### Work required
Count the lines in the records beneath this task that contain the string "ухода", then give the count by itself.

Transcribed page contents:
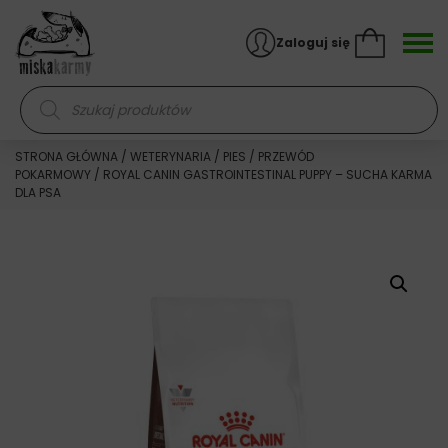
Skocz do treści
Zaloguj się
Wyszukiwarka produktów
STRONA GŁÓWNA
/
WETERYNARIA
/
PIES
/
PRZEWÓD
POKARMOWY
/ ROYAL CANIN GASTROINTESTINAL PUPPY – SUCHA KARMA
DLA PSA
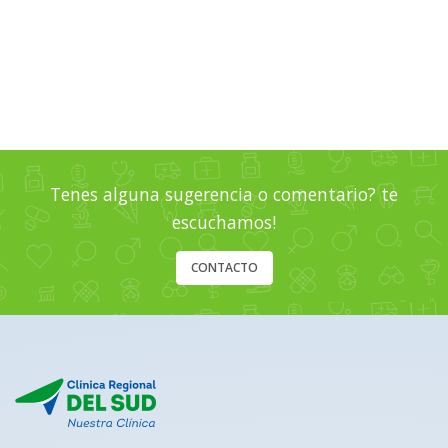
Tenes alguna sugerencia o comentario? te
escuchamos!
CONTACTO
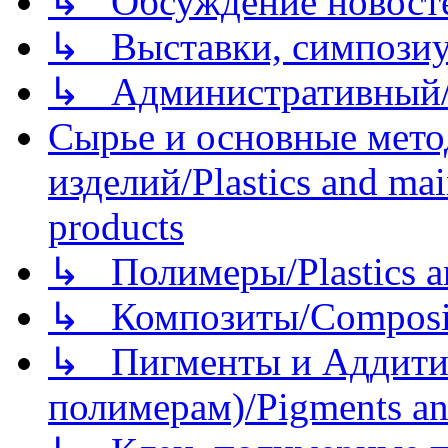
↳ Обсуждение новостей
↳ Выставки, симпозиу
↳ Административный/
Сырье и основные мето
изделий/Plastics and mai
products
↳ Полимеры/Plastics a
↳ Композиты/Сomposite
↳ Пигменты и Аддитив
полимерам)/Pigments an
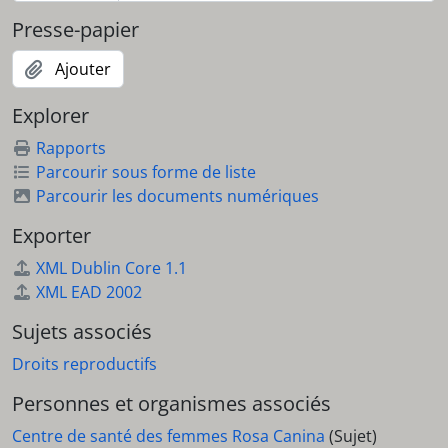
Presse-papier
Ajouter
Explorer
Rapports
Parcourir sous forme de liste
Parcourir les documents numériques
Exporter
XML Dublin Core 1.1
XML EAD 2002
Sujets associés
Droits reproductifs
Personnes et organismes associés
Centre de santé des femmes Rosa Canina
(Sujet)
* * *
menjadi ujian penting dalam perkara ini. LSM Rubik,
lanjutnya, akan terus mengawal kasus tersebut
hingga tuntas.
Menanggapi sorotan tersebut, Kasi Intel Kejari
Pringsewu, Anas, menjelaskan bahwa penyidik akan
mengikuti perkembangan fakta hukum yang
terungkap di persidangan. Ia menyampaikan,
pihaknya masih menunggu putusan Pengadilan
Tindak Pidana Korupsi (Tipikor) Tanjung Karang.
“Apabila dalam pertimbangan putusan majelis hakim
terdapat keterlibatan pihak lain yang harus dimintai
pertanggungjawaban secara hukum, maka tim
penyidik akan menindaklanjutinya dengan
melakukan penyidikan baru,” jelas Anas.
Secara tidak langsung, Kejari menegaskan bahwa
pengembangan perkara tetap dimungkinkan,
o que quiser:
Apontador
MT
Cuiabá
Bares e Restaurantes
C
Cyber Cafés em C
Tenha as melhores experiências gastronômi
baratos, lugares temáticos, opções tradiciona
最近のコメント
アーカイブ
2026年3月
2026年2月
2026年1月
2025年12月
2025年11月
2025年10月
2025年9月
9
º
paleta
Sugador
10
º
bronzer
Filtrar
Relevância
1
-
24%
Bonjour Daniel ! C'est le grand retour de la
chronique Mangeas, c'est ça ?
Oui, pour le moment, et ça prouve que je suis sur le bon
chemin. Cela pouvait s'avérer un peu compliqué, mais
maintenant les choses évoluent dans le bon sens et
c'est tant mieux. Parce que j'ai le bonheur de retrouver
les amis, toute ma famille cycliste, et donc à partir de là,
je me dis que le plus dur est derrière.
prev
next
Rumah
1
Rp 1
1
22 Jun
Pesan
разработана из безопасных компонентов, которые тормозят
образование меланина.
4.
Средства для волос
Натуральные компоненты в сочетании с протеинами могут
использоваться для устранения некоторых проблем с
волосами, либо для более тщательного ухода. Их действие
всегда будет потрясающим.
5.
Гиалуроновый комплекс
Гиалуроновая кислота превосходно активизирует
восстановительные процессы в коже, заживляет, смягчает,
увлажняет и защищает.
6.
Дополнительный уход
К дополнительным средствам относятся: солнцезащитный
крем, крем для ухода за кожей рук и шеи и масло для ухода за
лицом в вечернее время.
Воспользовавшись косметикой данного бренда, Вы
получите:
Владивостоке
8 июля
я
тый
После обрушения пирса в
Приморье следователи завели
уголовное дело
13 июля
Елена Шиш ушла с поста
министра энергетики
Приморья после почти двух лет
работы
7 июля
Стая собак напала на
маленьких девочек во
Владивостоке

### Result
2